In response to emailed questions for this article, a speaker for RWE questioned the reliability of the amount of emissions attributed to the German company and argued that a single emitter could not be held liable for global climate change. The speaker said that the lawsuit is an attempt to set a precedent whereby every single emitter of greenhouse gases in Germany could be held legally responsible for the effects of climate change worldwide, even if they have always complied with the applicable public law provisions.
If such a claim were to exist under German law, it would also be possible to hold every motorist liable. “We believe that this is legally inadmissible and also the wrong approach from a socio-political perspective,” said the speaker. “Solutions to the global problem of climate change should be developed in a future-oriented manner at the state and intergovernmental level, not retroactively through the courts.”

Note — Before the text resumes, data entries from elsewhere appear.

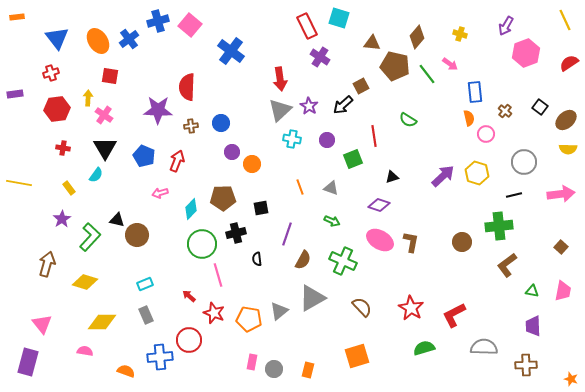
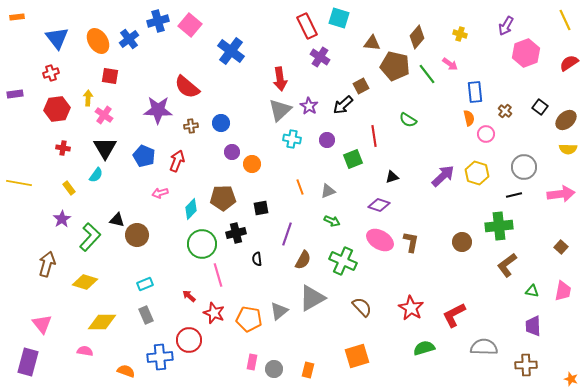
red semicircle at (187, 87): rotated 52 degrees counterclockwise
gray circle at (524, 162): moved 5 px down
gray triangle at (331, 188): moved 3 px left, 3 px down; rotated 42 degrees counterclockwise
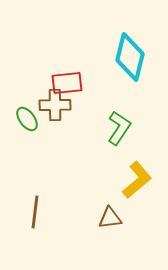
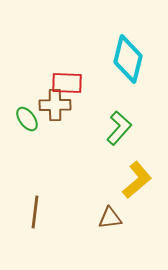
cyan diamond: moved 2 px left, 2 px down
red rectangle: rotated 8 degrees clockwise
green L-shape: rotated 8 degrees clockwise
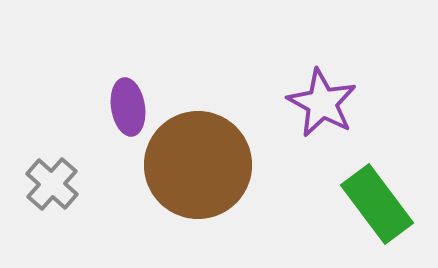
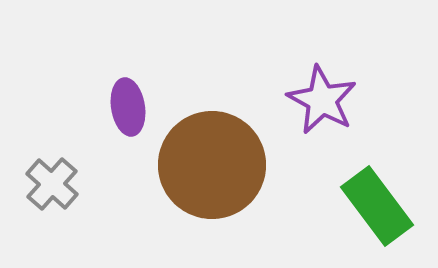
purple star: moved 3 px up
brown circle: moved 14 px right
green rectangle: moved 2 px down
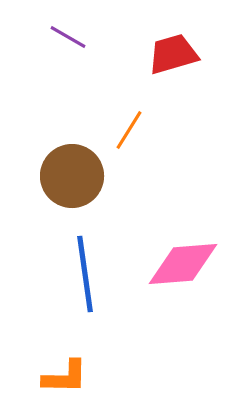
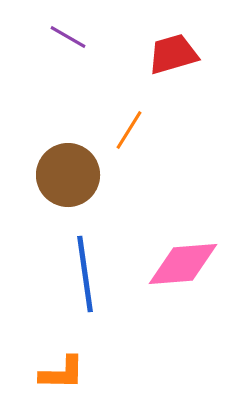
brown circle: moved 4 px left, 1 px up
orange L-shape: moved 3 px left, 4 px up
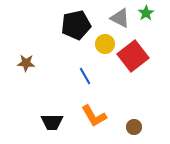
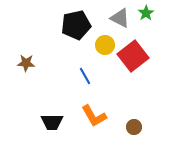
yellow circle: moved 1 px down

An RWE statement later said that the hearing had made it clear that the lawsuit was “unfounded” and should be dismissed. “In our opinion, the court expert has conclusively demonstrated that there is no risk of flooding in the foreseeable future that would threaten Mr Lliuya’s property.”
“Irrespective of the plaintiff’s lack of a cause of action, climate targets belong on the political agenda and not in a courtroom,” said the German energy giant. RWE pointed out that since the company had complied with the law, it would be contradictory for the state to legally regulate carbon dioxide emissions and at the same time impose a retroactive civil liability on the energy corporation.
Whatever the outcome of the case, the fact that it was admissible in German law could set a global legal precedent to hold polluters accountable and perhaps make them pay their share for adaptation, based on historical emissions. For the community in Huaraz, the attention this case has garnered is a victory of sorts and could lead to more attention being focused on glacier retreat and the dangers of floods in the region.
Meena Menon is visiting postdoctoral fellow at the Leeds Arts and Humanities Research Institute, University of Leeds.